The transverse width of the maxilla and growth of the mid-palatal suture is affected by the masticatory muscle function and occlusal force on the tooth [35]. Rats on a hard food diet show a greater transverse dimension of the maxilla and dental arch due to the increased occlusal loading [36]. The rats that had masticatory hypofunction showed significantly decreased maxillary width compared to the normal rats [21]. The hypofunction of the digastric muscle can affect dental occlusion through changes of the mandibular position [24]. The resection of the suprahyoid muscle induces the upward positioning of the mandible, and the paralysis of the digastric muscle induces the counter-clockwise rotation of the mandible [19, 24]. This positional change of the mandible contributes to establishment of the stable dental occlusion and effective masticatory activity. In clinical practice, BTX injection into the digastric muscle has been used for the treatment of malocclusion [24]. The patient who has an anterior open-bite after mandible fracture surgery receives BTX into the digastric muscle, and the counter-clock wise rotation of the mandible and stable occlusion can be achieved after treatment [1]. The patient who has BTX injected into the digastric muscle after orthognathic surgery shows more stable occlusion and reduced postoperative relapse [1]. According to the previous study, BTX injection into the digastric muscle is an effective treatment for stable occlusion and it will lead to an increase of occlusal loading on the tooth [1, 24]. This improved masticatory activity may contribute to an increase in the transverse width of the maxilla.

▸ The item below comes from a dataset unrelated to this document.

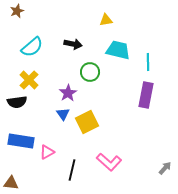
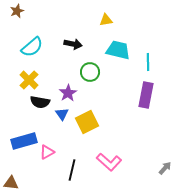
black semicircle: moved 23 px right; rotated 18 degrees clockwise
blue triangle: moved 1 px left
blue rectangle: moved 3 px right; rotated 25 degrees counterclockwise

In this study, BTX was given subcutaneously by insulin syringe. As the animal was too small, the application of image guiding technique was impossible. BTX was expected to diffuse and influence on the muscles adjacent to injection site. As an isolated effect could not be expected in BTX injection, the application of image guiding technique was of little value. In addition, the suprahyoid muscles do group function. Thus, minute leakage of BTX into other suprahyoid muscles would not change the conclusion of this study.

Conclusion

In this study, we administrated BTX into the anterior belly of the digastric muscle of growing rats and it induced a significant change in the transverse width of the maxillofacial bone. The changes in the transverse width could possibly be due to the change of the masticatory muscle activity to compensate for the digastric muscle hypofunction. As the joint structure of rats is different from that of humans, BTX injection effects on growing humans may be different from the results of current animal experiments. Additional extensive studies should be followed for clinical applications.